**What you have to do**: Would you retype exactly the lines below, starting with the one that has "Einstellung nicht akzeptieren" and going on through the one that has "Полихим (Девня) - Кубрат (Кубрат)", with no pictures and nothing else?

**Given records**:

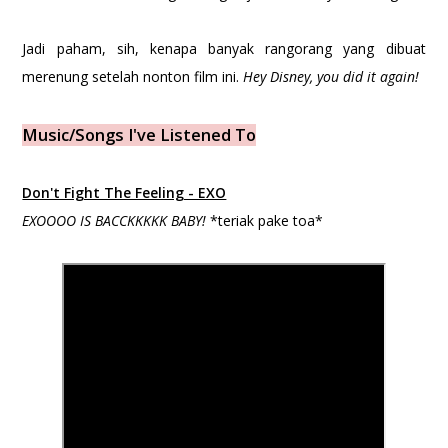
Jadi paham, sih, kenapa banyak rangorang yang dibuat
merenung setelah nonton film ini.
Hey Disney, you did it again!
Music/Songs I've Listened To
Don't Fight The Feeling - EXO
EXOOOO IS BACCKKKKK BABY!
*teriak pake toa*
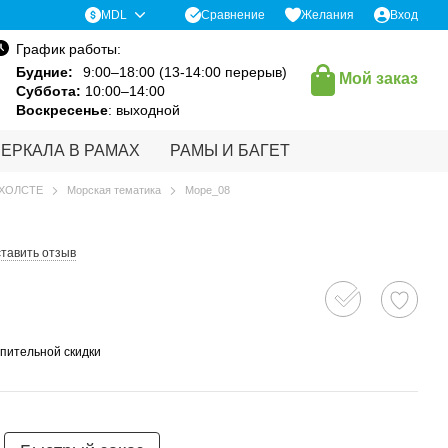
Сравнение
MDL
Желания
Вход
График работы:
Будние:
9:00–18:00 (13-14:00 перерыв)
Мой заказ
Суббота:
10:00–14:00
Воскресенье
: выходной
ЗЕРКАЛА В РАМАХ
РАМЫ И БАГЕТ
 ХОЛСТЕ
Морская тематика
Море_08
тавить отзыв
пительной скидки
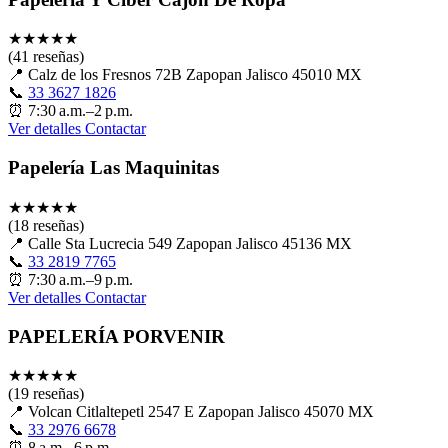
★
★
★
★
★
(41 reseñas)
📍
Calz de los Fresnos 72B Zapopan Jalisco 45010 MX
📞
33 3627 1826
⏰
7:30 a.m.–2 p.m.
Ver detalles
Contactar
Papelería Las Maquinitas
★
★
★
★
★
(18 reseñas)
📍
Calle Sta Lucrecia 549 Zapopan Jalisco 45136 MX
📞
33 2819 7765
⏰
7:30 a.m.–9 p.m.
Ver detalles
Contactar
PAPELERÍA PORVENIR
★
★
★
★
★
(19 reseñas)
📍
Volcan Citlaltepetl 2547 E Zapopan Jalisco 45070 MX
📞
33 2976 6678
⏰
8 a.m.–6 p.m.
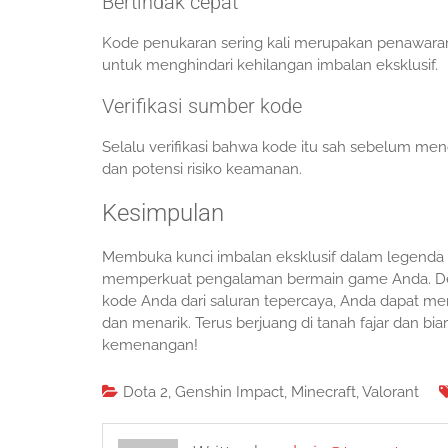
Bertindak cepat
Kode penukaran sering kali merupakan penawara
untuk menghindari kehilangan imbalan eksklusif.
Verifikasi sumber kode
Selalu verifikasi bahwa kode itu sah sebelum
dan potensi risiko keamanan.
Kesimpulan
Membuka kunci imbalan eksklusif dalam legenda s
memperkuat pengalaman bermain game Anda. Deng
kode Anda dari saluran tepercaya, Anda dapat m
dan menarik. Terus berjuang di tanah fajar dan b
kemenangan!
Dota 2
,
Genshin Impact
,
Minecraft
,
Valorant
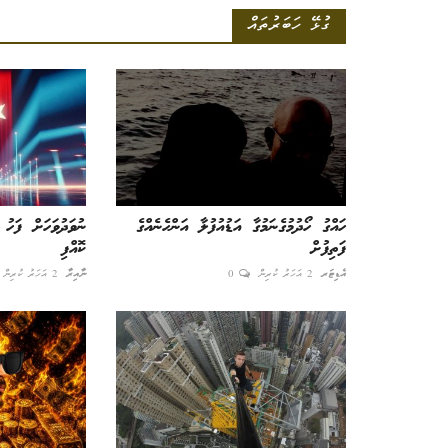
ގުޅޭ ހަބަރުތައް
ހައްގު ހޯދުމުގެނަމުގާ އަޑުއުފުލާ އަންހެނެއްގެ
ނުވަދުވަހަށް ފަހު 
ފަތިފުށް
ކޮއްފި
އެޑިޓަރ
2 އަހަރު ކުރިން
0
ނާއިރާ
2 އަހަރު ކުރިން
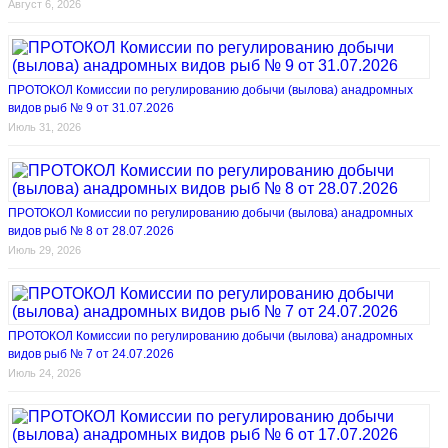
Август 6, 2026
ПРОТОКОЛ Комиссии по регулированию добычи (вылова) анадромных
видов рыб № 9 от 31.07.2026
Июль 31, 2026
ПРОТОКОЛ Комиссии по регулированию добычи (вылова) анадромных
видов рыб № 8 от 28.07.2026
Июль 29, 2026
ПРОТОКОЛ Комиссии по регулированию добычи (вылова) анадромных
видов рыб № 7 от 24.07.2026
Июль 24, 2026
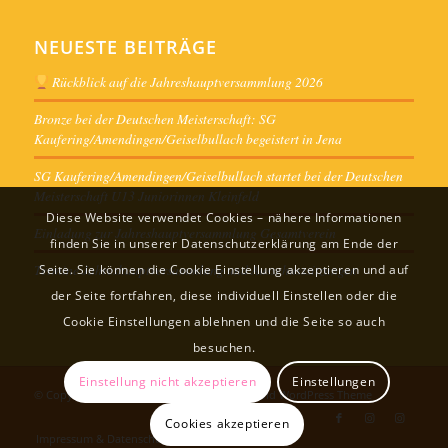
NEUESTE BEITRÄGE
Rückblick auf die Jahreshauptversammlung 2026
Bronze bei der Deutschen Meisterschaft: SG
Kaufering/Amendingen/Geiselbullach begeistert in Jena
SG Kaufering/Amendingen/Geiselbullach startet bei der Deutschen
Meisterschaft U13 Juniorinnen Kleinfeld
Diese Website verwendet Cookies – nähere Informationen
Einladung zur Jahreshauptversammlung Gesamtverein
finden Sie in unserer Datenschutzerklärung am Ende der
Termine Jahreshauptversammlung und Ausschusssitzungen
Seite. Sie können die Cookie Einstellung akzeptieren und auf
der Seite fortfahren, diese individuell Einstellen oder die
Cookie Einstellungen ablehnen und die Seite so auch
besuchen.
Einstellung nicht akzeptieren
Einstellungen
© Copyright -
Sportverein
-
powered by Enfold WordPress Theme
Cookies akzeptieren
Impressum & Datenschutz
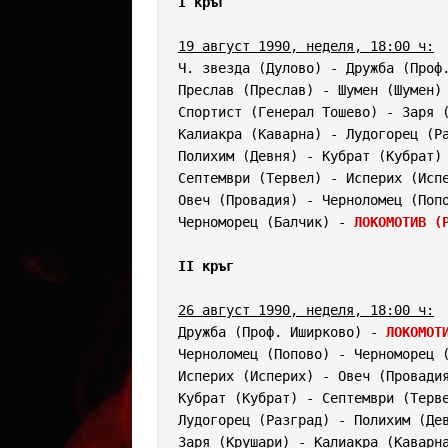
I кръг
19 август 1990, неделя, 18:00 ч:
Ч. звезда (Дулово) - Дружба (Проф.
Преслав (Преслав) - Шумен (Шумен) 
Спортист (Генерал Тошево) - Заря (
Калиакра (Каварна) - Лудогорец (Ра
Полихим (Девня) - Кубрат (Кубрат) 
Септември (Тервел) - Исперих (Испе
Овеч (Провадия) - Черноломец (Попо
Черноморец (Балчик) - 
ЛОКОМОТИВ (
II кръг
26 август 1990, неделя, 18:00 ч:
Дружба (Проф. Иширково) - 
ЛОКОМОТ
Черноломец (Попово) - Черноморец (
Исперих (Исперих) - Овеч (Провадия
Кубрат (Кубрат) - Септември (Терве
Лудогорец (Разград) - Полихим (Дев
Заря (Крушари) - Калиакра (Каварна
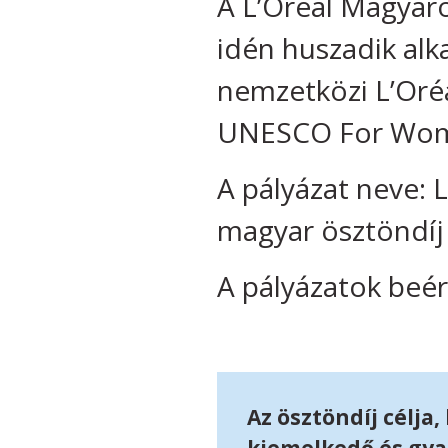
A L’Oréal Magyar
idén huszadik alk
nemzetközi L’Oré
UNESCO For Wome
A pályázat neve:
magyar ösztöndíj
A pályázatok beér
Az ösztöndíj célja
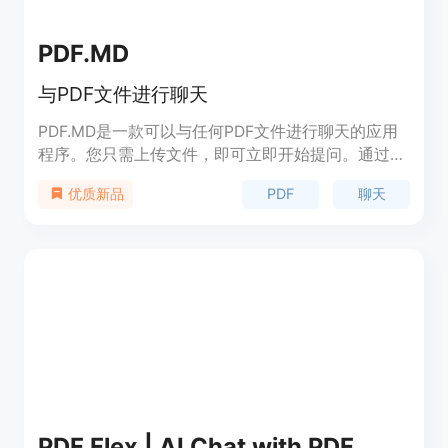
PDF.MD
与PDF文件进行聊天
PDF.MD是一款可以与任何PDF文件进行聊天的应用
程序。您只需上传文件，即可立即开始提问。通过
PDF.MD，您可以节省时间和精力，快速获取特定信
PDF
聊天
优质新品
息、摘要和数据提取。我们有免费和付费的计划可供
选择。
PDF Flex | AI Chat with PDF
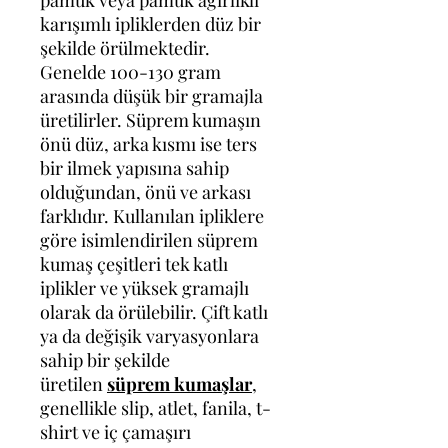
pamuk veya pamuk ağırlıklı
karışımlı ipliklerden düz bir
şekilde örülmektedir.
Genelde 100-130 gram
arasında düşük bir gramajla
üretilirler. Süprem kumaşın
önü düz, arka kısmı ise ters
bir ilmek yapısına sahip
olduğundan, önü ve arkası
farklıdır. Kullanılan ipliklere
göre isimlendirilen süprem
kumaş çeşitleri tek katlı
iplikler ve yüksek gramajlı
olarak da örülebilir. Çift katlı
ya da değişik varyasyonlara
sahip bir şekilde
üretilen
süprem kumaşlar
,
genellikle slip, atlet, fanila, t-
shirt ve iç çamaşırı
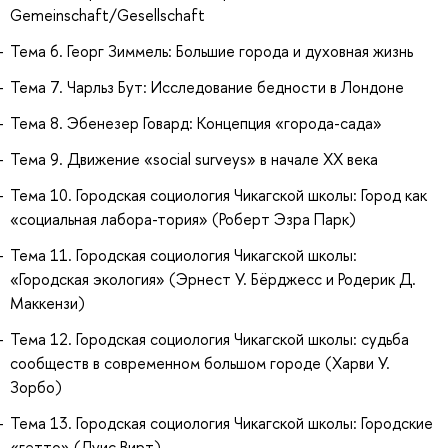
Gemeinschaft/Gesellschaft
Тема 6. Георг Зиммель: Большие города и духовная жизнь
Тема 7. Чарльз Бут: Исследование бедности в Лондоне
Тема 8. Эбенезер Говард: Концепция «города-сада»
Тема 9. Движение «social surveys» в начале ХХ века
Тема 10. Городская социология Чикагской школы: Город как
«социальная лабора-тория» (Роберт Эзра Парк)
Тема 11. Городская социология Чикагской школы:
«Городская экология» (Эрнест У. Бёрджесс и Родерик Д.
Маккензи)
Тема 12. Городская социология Чикагской школы: судьба
сообществ в современном большом городе (Харви У.
Зорбо)
Тема 13. Городская социология Чикагской школы: Городские
«гетто» (Луис Вирт)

**Result of this exercise**:
Einstellung nicht akzeptieren
Einstellungen
© Copyright -
Sportverein
-
powered by Enfold WordPress Theme
Cookies akzeptieren
Impressum & Datenschutz
I кръг
19 август 1990, неделя, 18:00 ч:
Ч. звезда (Дулово) - Дружба (Проф.
Преслав (Преслав) - Шумен (Шумен) 
Спортист (Генерал Тошево) - Заря (
Калиакра (Каварна) - Лудогорец (Ра
Полихим (Девня) - Кубрат (Кубрат) 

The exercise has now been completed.